What else is there to learn from the story of the prodigal son? Except to avoid becoming one like him. We think we know everything about this parable and what it is telling to to do. We want to avoid becoming a prodigal to our parents, and to our Father in heaven.

But the story of the prodigal son reveals a hidden hope about experiencing the mercy of God.

The young son has become a poster boy of bad behavior – getting his inheritance, abandoning his family, living recklessly, losing everything in an instant, living in misery.

But surprisingly, when all is lost, the prodigal makes the most crucial and courageous decision of all – to return to his Father. That would be difficult and shameful, but he would love to trace his steps back to where he came from.

What is waiting for him there? No more inheritance, just some food, just a warm bed.  And how was he to look into his Father’s eyes and was he ready to listen to scolding reprimand? How was he to face his older brother?  Was it easy to feel the ridicule of the household servants?

He must have been truly inspired by something. The boy gets up and immediately return home, without listening to fear and shame.  He was humble enough to experience the mercy of his Father. He has lost all pride. In his heart there was a gamble to make: he would only trust that his Father will not send him away.
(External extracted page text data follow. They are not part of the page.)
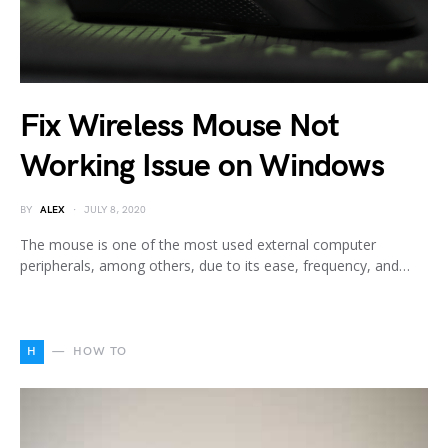
Fix Wireless Mouse Not
Working Issue on Windows
BY
ALEX
JULY 8, 2020
The mouse is one of the most used external computer
peripherals, among others, due to its ease, frequency, and…
H
HOW TO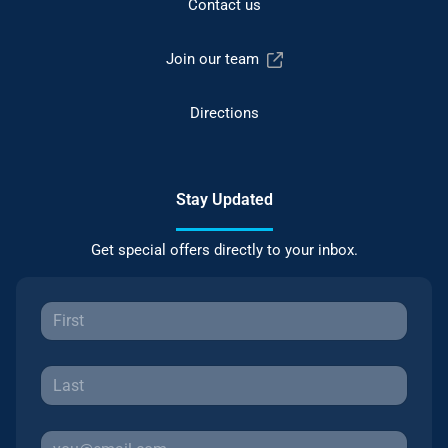
Contact us
Join our team
Directions
Stay Updated
Get special offers directly to your inbox.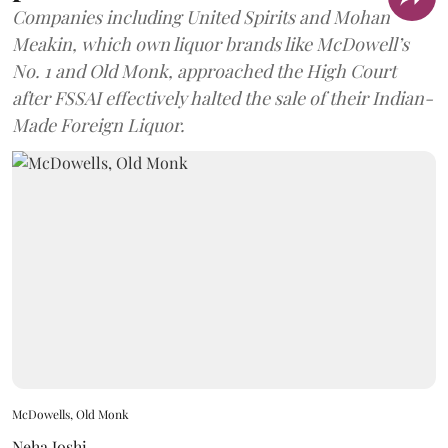
Companies including United Spirits and Mohan
Meakin, which own liquor brands like McDowell’s
No. 1 and Old Monk, approached the High Court
after FSSAI effectively halted the sale of their Indian-
Made Foreign Liquor.
McDowells, Old Monk
Neha Joshi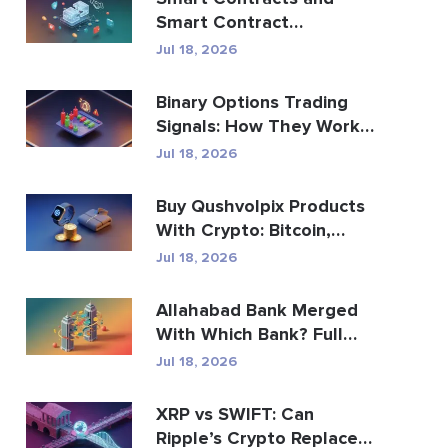
Smart Contract
Development Services
Jul 18, 2026
Guide
Binary Options Trading
Signals: How They Work
and the Risks
Jul 18, 2026
Buy Qushvolpix Products
With Crypto: Bitcoin,
Payments & Brand...
Jul 18, 2026
Allahabad Bank Merged
With Which Bank? Full
2020 Story
Jul 18, 2026
XRP vs SWIFT: Can
Ripple’s Crypto Replace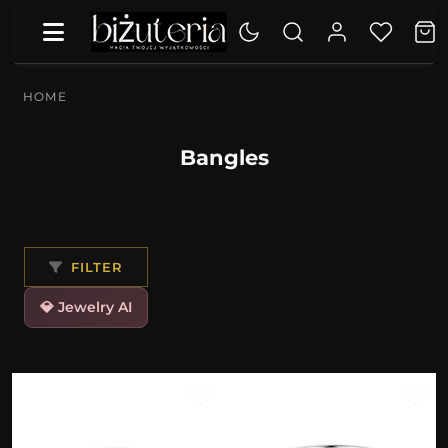
HOME
Bangles
FILTER
💎 Jewelry AI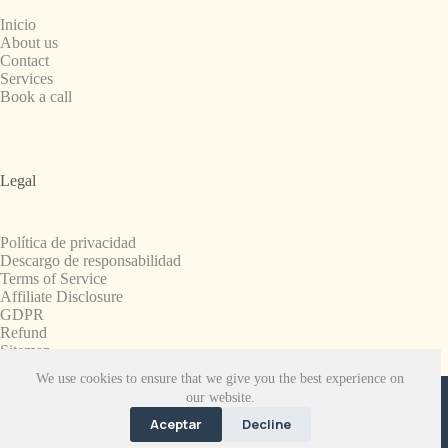
Inicio
About us
Contact
Services
Book a call
Legal
Política de privacidad
Descargo de responsabilidad
Terms of Service
Affiliate Disclosure
GDPR
Refund
Sitemap
We use cookies to ensure that we give you the best experience on
Copyright © 2008-2026. All Rights Reserved.
our website.
SnapchatPlanets.net
Aceptar
Decline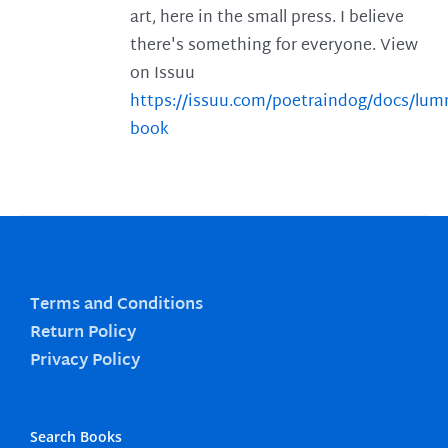
art, here in the small press. I believe
there's something for everyone. View
on Issuu
https://issuu.com/poetraindog/docs/lu
book
Terms and Conditions
Return Policy
Privacy Policy
Search Books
That his Father would understand, as before.

And it happened. Instead of anger, the boy felt the Father’s embrace. Instead of reprimand, he felt the warmest welcome. Instead of shame, he felt an undeserved honor.

When we lose the life of grace, it is easy to lose our way as well. Pride tells us not to return to the Father. Fear tells us to move farther away.

But the grace of God makes our heart ready to feel sorry, to ask pardon, to beg mercy and to experience the incomparable love of God.  This Lent, may we be like the prodigal son in his trust and confidence that the Father will understand.